JAKARTA – AS akan membuat program penelitian bernilai ratusan juta dolar untuk dikerjakan dengan teknik meredupkan matahari . Dalam satu laporan, mereka mengajukan pendanaan sebesar $ 100 juta hingga $ 200 juta selama lima tahun.

Anggarannya sebesar mengetahui kelayakan intervensi untuk meredupkan matahari, risiko konsekuensi berbahaya yang tidak diinginkan, dan bagaimana teknologi dapat diatur dengan cara yang etis.

BACA: Suhu Global Naik Satu Derajat, 50% Penduduk Bumi Terancam Melarikan Diri

Meski begitu, National Academies of Sciences (NAS) mengatakan pengurangan emisi bahan bakar fosil tetap menjadi tindakan yang paling mendesak dan penting untuk diatasi krisis iklim . Namun, lambannya beberapa negara dalam menangani perubahan iklim telah menyebabkan beberapa ilmuwan menawarkan opsi lain untuk menghadapinya.

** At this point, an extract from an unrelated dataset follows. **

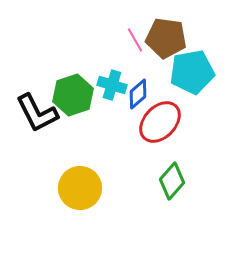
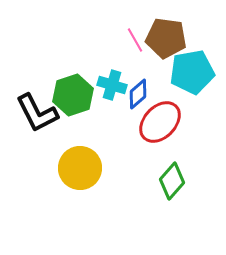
yellow circle: moved 20 px up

“Mengingat urgensi krisis iklim, rekayasa geo-solar perlu dikaji lebih lanjut,” kata Prof Marcia McNutt, presiden akademi tersebut seperti dikutip. Penjaga.

McNutt berkata, seperti kemajuan dalam kecerdasan buatan atau rekayasa genetika, sains juga perlu melibatkan publik untuk bertanya, haruskah kita melakukan peredupan matahari atau rekayasa geo-solar?

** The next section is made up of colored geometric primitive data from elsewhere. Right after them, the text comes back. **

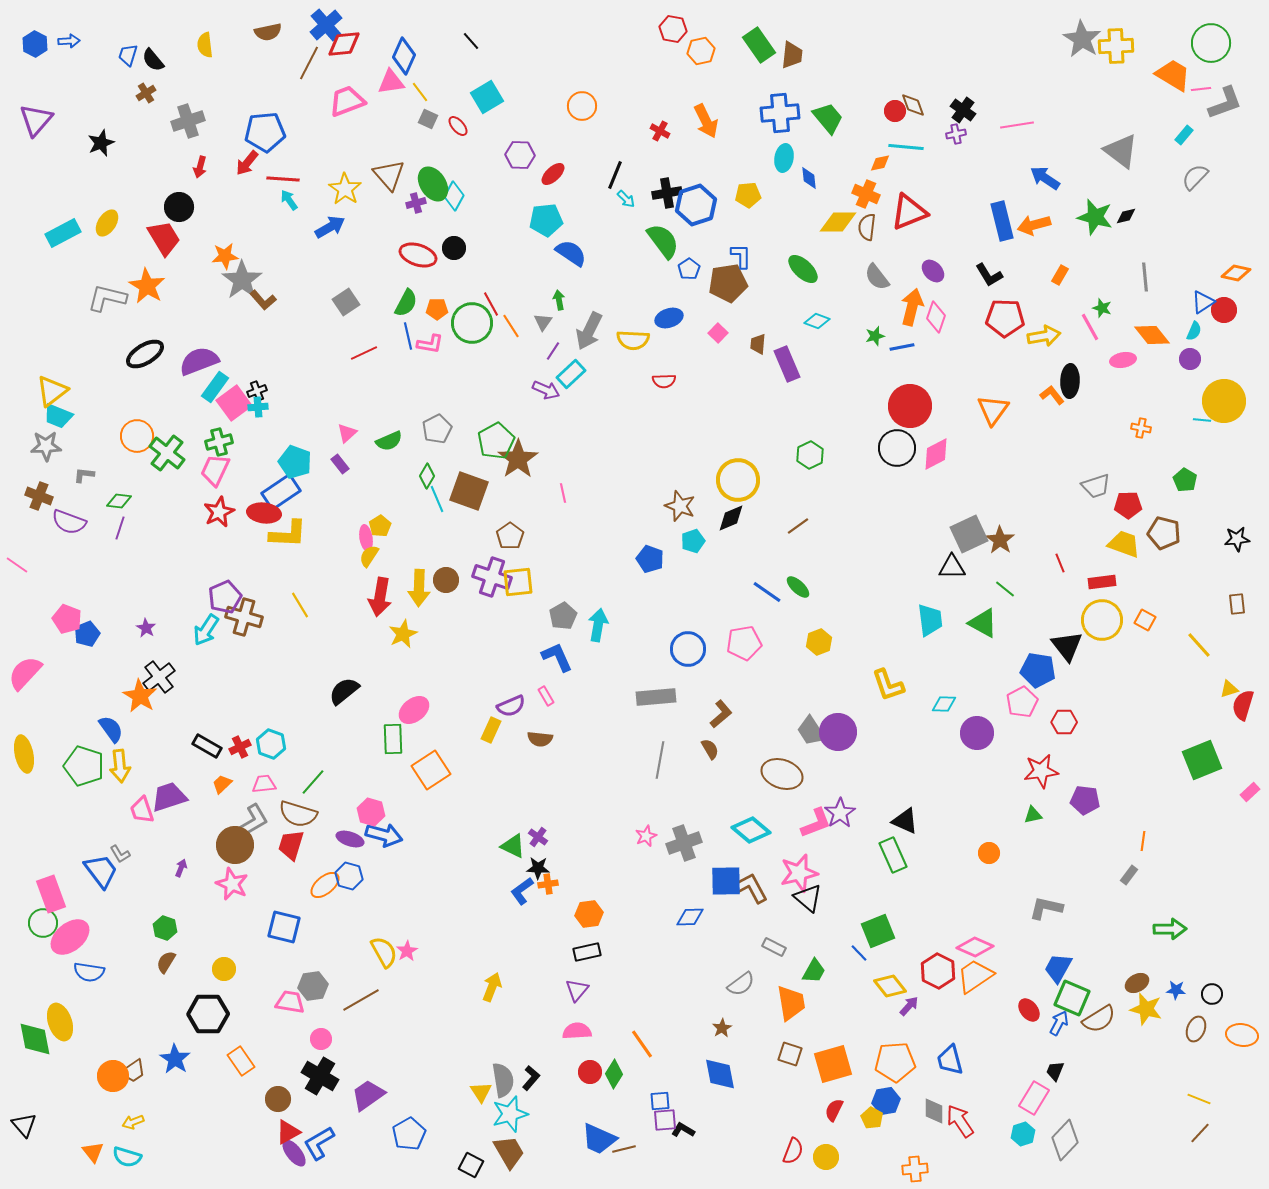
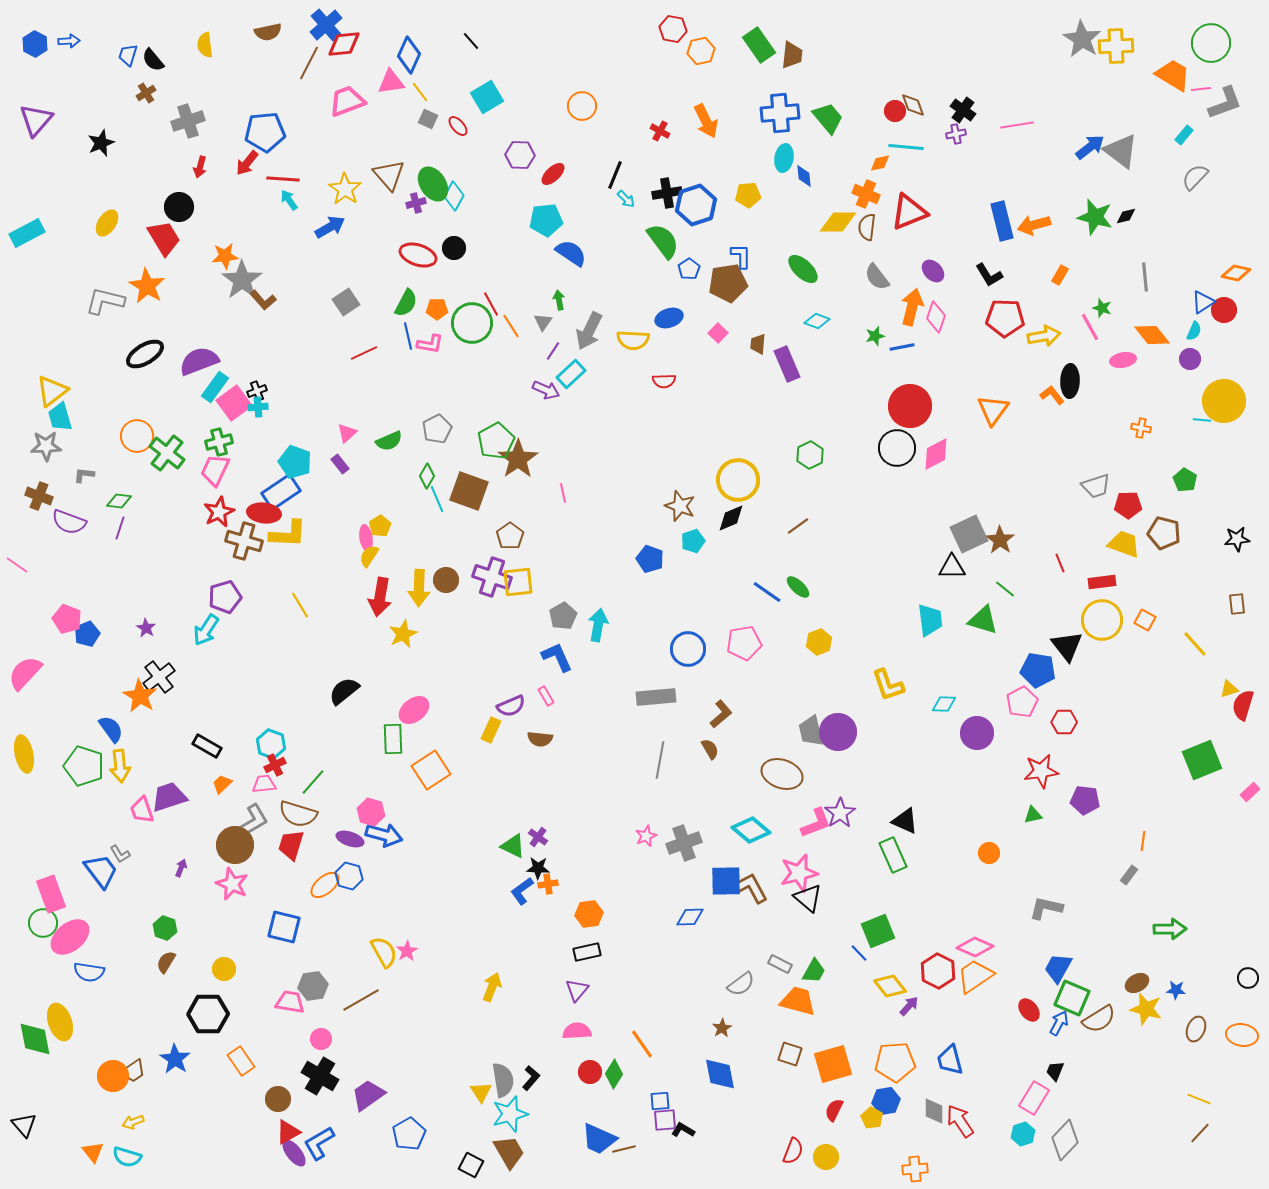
blue diamond at (404, 56): moved 5 px right, 1 px up
blue diamond at (809, 178): moved 5 px left, 2 px up
blue arrow at (1045, 178): moved 45 px right, 31 px up; rotated 108 degrees clockwise
cyan rectangle at (63, 233): moved 36 px left
gray L-shape at (107, 298): moved 2 px left, 3 px down
cyan trapezoid at (58, 416): moved 2 px right, 1 px down; rotated 52 degrees clockwise
purple pentagon at (225, 597): rotated 8 degrees clockwise
brown cross at (244, 617): moved 76 px up
green triangle at (983, 623): moved 3 px up; rotated 12 degrees counterclockwise
yellow line at (1199, 645): moved 4 px left, 1 px up
gray trapezoid at (811, 731): rotated 20 degrees clockwise
red cross at (240, 747): moved 35 px right, 18 px down
gray rectangle at (774, 947): moved 6 px right, 17 px down
black circle at (1212, 994): moved 36 px right, 16 px up
orange trapezoid at (791, 1003): moved 7 px right, 2 px up; rotated 66 degrees counterclockwise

“Program penelitian geoengineering matahari AS harus membantu orang membuat keputusan yang lebih tepat,” kata Prof Chris Field dari Universitas Stanford, yang merupakan ketua komite yang menulis laporan tersebut.

Investasi awal untuk program penelitian teknik geo-solar ini berkisar antara $ 100-200 juta secara total selama lima tahun. Ia mengatakan program itu akan menjadi sebagian kecil dari anggaran AS untuk penelitian perubahan iklim .

Field sangat ambisius sehingga dia berpendapat bahwa rekayasa geo-solar tidak boleh dipertimbangkan lebih jauh, atau menyimpulkan bahwa itu membutuhkan usaha tambahan.

BACA JUGA: Permukaan Laut Naik Drastis, Pesisir Jakarta Paling Terancam di Asia

Sementara itu, Silvia Ribeiro, direktur grup kampanye Amerika Latin ETC, menilai rekayasa geo-solar terlalu berisiko dan tidak berpengaruh pada perubahan iklim.

“Solar geoengineering adalah proposal teknologi yang sangat berisiko dan tidak adil. Laporan yang meminta lebih banyak penelitian tentang teknologi yang tidak kita inginkan pada dasarnya cacat, ”kata Silvia Ribeiro.

Laporan yang membutuhkan lebih banyak penelitian tentang teknologi yang tidak kita inginkan pada dasarnya cacat.